According to the joint statement issued by Japan, Korea and the United States, the three countries are going to press for a new UNSC resolution with additional sanctions. Such sanctions could try to add new activities directly related to the weapons program, or go after very particular firms and individuals through the designation process. Given the political economy of North Korea, however, it is a complete illusion to think that there is a clean, clear line between commercial and weapons-related trade; it all goes into the same pot. Leverage is only going to come by biting into the “commercial” trade, as resolutions 2270 and 2231 finally did with respect to the coal trade. This nuance was acknowledged in the joint statement, which called on the international community not only to implement all UNSC resolutions but “to take measures to reduce economic relations with the DPRK.” Among the purported targets according to reporting by Joongang: returning North Korean workers abroad or—the mother lode—getting China to restrict the flow of oil to the country.  

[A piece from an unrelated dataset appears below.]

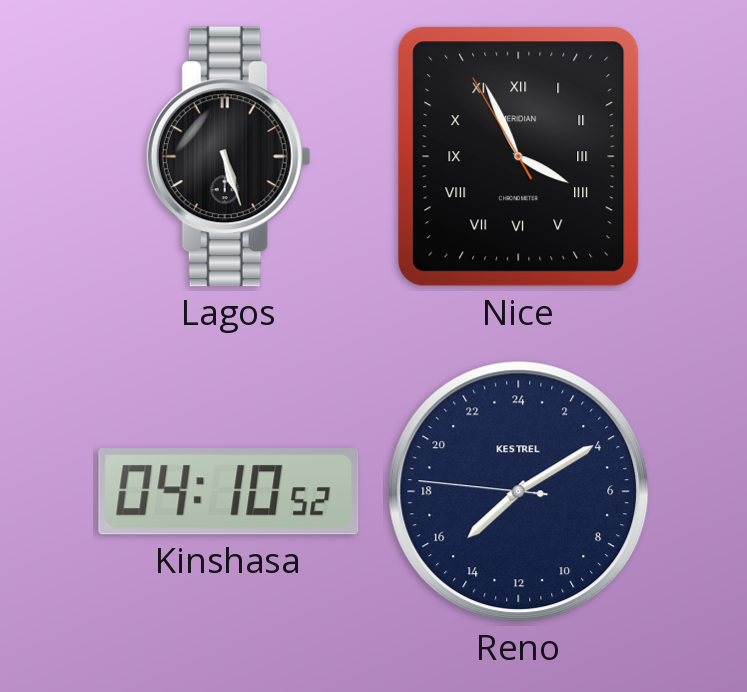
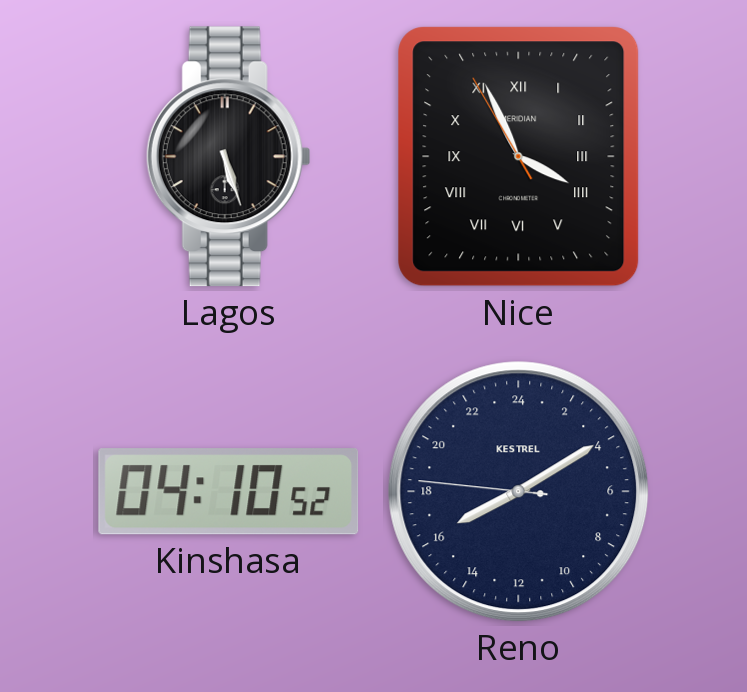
Reno: 15:09 -> 16:09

I wouldn’t count on the ability to get a new resolution at this point, particularly given the recent Xi-Putin joint statement emphasizing the role of negotiations and the willingness of Russia to even block a UNSC statement on the launch. In any case, the issue is ultimately one of what China is willing to do. President Trump’s chiding tweet about China increasing trade with North Korea by almost 40% has sparked head scratching and drew a defensive reaction from the Global Times. The number appears to refer to the growth of trade in RMB from the first quarter of 2016 to the first quarter of 2017, reflecting some price adjustments Chinese customs made following the initial publication of the data according to the Financial Times. The figure below shows quarter on quarter growth through March 2017 to be just one percent. But either way, the overall trade picture does not show big changes in China’s trade relationship with North Korea given the seasonal variation.

And that is precisely the problem. Which leads to the inevitable discussion of secondary sanctions. At his joint press conference with Secretary Mnuchin, Rex Tillerson outlined very clearly the US view and it is worth quoting at length:

“…Our experience with China has been -- and I've said this to others -- it's been a bit uneven. China has taken significant action, and then I think for a lot of different reasons, they paused and didn't take additional action. They then have taken some steps, and then they paused…

I think the sanctions action that was taken here just in last week to 10 days certainly got their attention in terms of their understanding our resolve to bring more pressure to bear on North Korea by directly going after entities doing business with North Korea, regardless of where they may be located. We've continued to make that clear to China that we would prefer they take the action themselves. And we're still calling upon them to do that.”

The suggestion: that the US will continue to share financial intelligence it has on Chinese firms doing business with North Korea. And in an emerging case we will look at more closely in the future, the US is taking action against some large American and foreign banks who have been facilitating financial transfers from North Korean front companies. But China has pushed back against such measures, and seems to hold to what might be called the “commercial trade” illusion. It is also clear that China fears loss of influence or disruption if it pushes too hard, and particularly at US bidding. The US and China need to cooperate on framing up negotiations to give Kim Jong Un an offramp. But as long as he believes he is impervious to outside pressure because of the division is successfully sewing among the five parties, the Young General will keep doing exactly what he is doing.